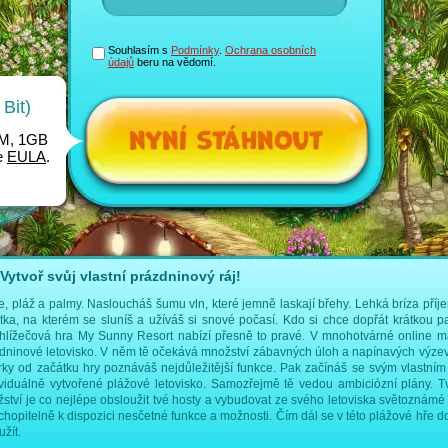
Souhlasím s
Podmínky
.
Ochrana osobních
údajů
beru na vědomí.
Bit)
AM, 1GB
me
EULA
.
ytvoř svůj vlastní prázdninový ráj!
, pláž a palmy. Nasloucháš šumu vln, které jemně laskají břehy. Lehká bríza příj
ehátka, na kterém se sluníš a užíváš si snové počasí. Kdo si chce dopřát krátkou 
hlížečová hra My Sunny Resort nabízí přesně to pravé. V mnohotvárné online 
zdninové letovisko. V něm tě očekává množství zábavných úloh a napínavých výze
ky od začátku hry poznáváš nejdůležitější funkce. Pak začínáš se svým vlastní
iduálně vytvořené plážové letovisko. Samozřejmě tě vedou ambiciózní plány. Tvů
ví je co nejlépe obsloužit tvé hosty a vybudovat ze svého letoviska světoznámé
hopitelně k dispozici nesčetné funkce a možnosti. Čím dál se v této plážové hře do
žít.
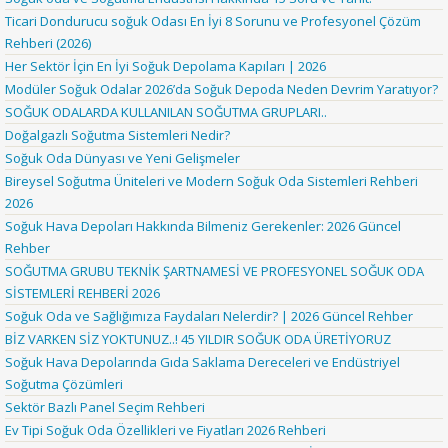
Ticari Dondurucu soğuk Odası En İyi 8 Sorunu ve Profesyonel Çözüm
Rehberi (2026)
Her Sektör İçin En İyi Soğuk Depolama Kapıları | 2026
Modüler Soğuk Odalar 2026’da Soğuk Depoda Neden Devrim Yaratıyor?
SOĞUK ODALARDA KULLANILAN SOĞUTMA GRUPLARI..
Doğalgazlı Soğutma Sistemleri Nedir?
Soğuk Oda Dünyası ve Yeni Gelişmeler
Bireysel Soğutma Üniteleri ve Modern Soğuk Oda Sistemleri Rehberi
2026
Soğuk Hava Depoları Hakkında Bilmeniz Gerekenler: 2026 Güncel
Rehber
SOĞUTMA GRUBU TEKNİK ŞARTNAMESİ VE PROFESYONEL SOĞUK ODA
SİSTEMLERİ REHBERİ 2026
Soğuk Oda ve Sağlığımıza Faydaları Nelerdir? | 2026 Güncel Rehber
BİZ VARKEN SİZ YOKTUNUZ..! 45 YILDIR SOĞUK ODA ÜRETİYORUZ
Soğuk Hava Depolarında Gıda Saklama Dereceleri ve Endüstriyel
Soğutma Çözümleri
Sektör Bazlı Panel Seçim Rehberi
Ev Tipi Soğuk Oda Özellikleri ve Fiyatları 2026 Rehberi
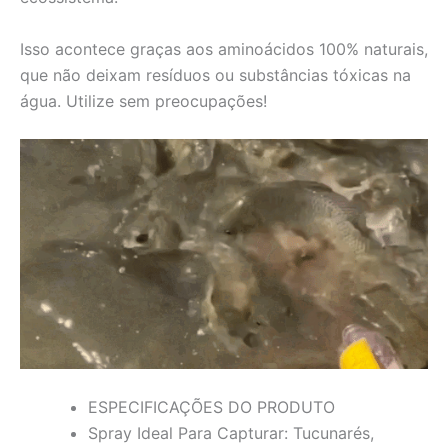
Isso acontece graças aos aminoácidos 100% naturais,
que não deixam resíduos ou substâncias tóxicas na
água. Utilize sem preocupações!
ESPECIFICAÇÕES DO PRODUTO
Spray Ideal Para Capturar: Tucunarés,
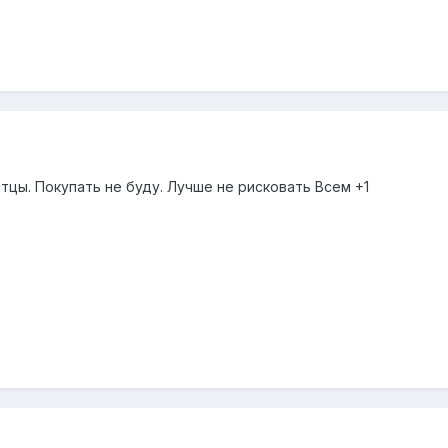
атцы. Покупать не буду. Лучше не рисковать Всем +1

━━━━━━━━━━

**How to complete this task:** Transcribe exactly the lines running from the line with "Soğuk Oda ve" to the last line of the entries. Pictures stay out of the copy.

**Written answer:**
Soğuk Oda ve Sağlığımıza Faydaları Nelerdir? | 2026 Güncel Rehber
BİZ VARKEN SİZ YOKTUNUZ..! 45 YILDIR SOĞUK ODA ÜRETİYORUZ
Soğuk Hava Depolarında Gıda Saklama Dereceleri ve Endüstriyel
Soğutma Çözümleri
Sektör Bazlı Panel Seçim Rehberi
Ev Tipi Soğuk Oda Özellikleri ve Fiyatları 2026 Rehberi
Isso acontece graças aos aminoácidos 100% naturais,
que não deixam resíduos ou substâncias tóxicas na
água. Utilize sem preocupações!
ESPECIFICAÇÕES DO PRODUTO
Spray Ideal Para Capturar: Tucunarés,
атцы. Покупать не буду. Лучше не рисковать Всем +1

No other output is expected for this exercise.